**What it does**
The Extradition (Republic of Indonesia) Regulations 1994 operate as a statutory bridge. Regulation 4 declares the Republic of Indonesia an extradition country. Regulation 5 then applies the Extradition Act 1988 to Indonesia subject to the Extradition Treaty done at Jakarta on 22 April 1992, the English text of which is reproduced in full in the Schedule.
The Treaty itself is the substantive instrument. Article 1(1) imposes an obligation on each Contracting State to extradite any person wanted for prosecution or for the imposition or enforcement of a sentence in respect of an extraditable offence. Article 1(2) qualifies this for extraterritorial offences: extradition is mandatory if the person is a national of the Requesting State; discretionary if not.
Article 2 is the definitional core. Paragraph 1 lists 33 discrete offences (wilful murder, manslaughter, abortion offences, aiding suicide, wounding, assaults on officials or on board ships or aircraft, rape, indecent assault, procuring or trafficking in women and children, bigamy, kidnapping, slavery, child-stealing, bribery, perjury and obstructing justice, arson, counterfeiting, forgery, taxation and customs offences, stealing and fraud in all its forms, burglary, robbery, blackmail, bankruptcy offences, company offences, malicious damage, endangerment of transport, piracy, unlawful acts against ship or aircraft masters, hijacking, offences under the Convention for the Suppression of Unlawful Acts against the Safety of Civil Aviation, and drug offences). Each must be punishable by imprisonment for not less than one year under the laws of both States. Paragraph 1(33) expressly includes inchoate forms — aiding, abetting, counselling, procuring, accessory before or after the fact, attempt and conspiracy.

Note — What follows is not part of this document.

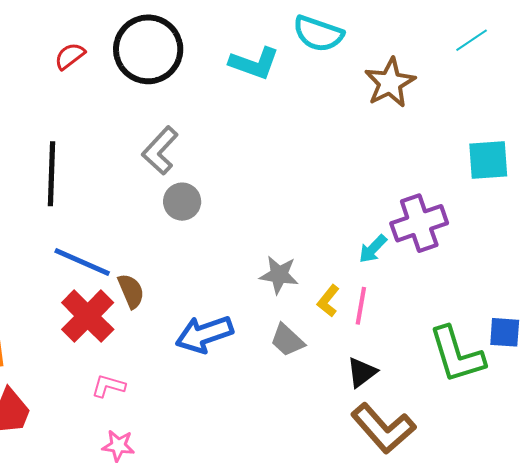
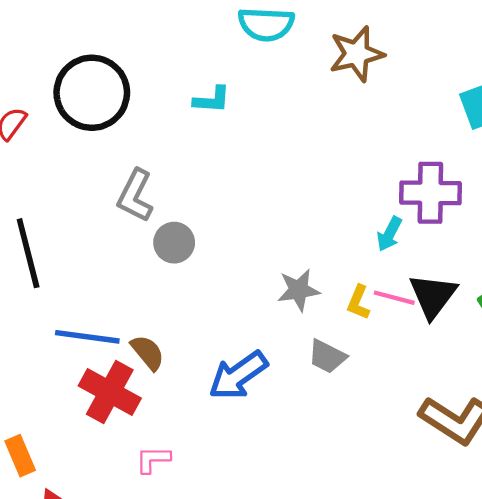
cyan L-shape: (254, 63) -> (212, 100), moved, size x0.7
brown star: (390, 83) -> (357, 54), turned 30
purple cross: (419, 223) -> (430, 193), turned 36
pink line: (361, 306) -> (394, 298), turned -69
black triangle: (362, 372) -> (433, 296), moved, size x1.4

Paragraph 2 permits discretionary extradition for any other offence meeting the dual-criminality threshold. Paragraph 3 contains the dual-criminality interpretative rule: the laws need not classify the conduct under the same label or within the same category; the totality of acts or omissions is decisive. Paragraph 4 makes the Treaty retrospective provided the conduct was criminal in both jurisdictions at the time it was committed.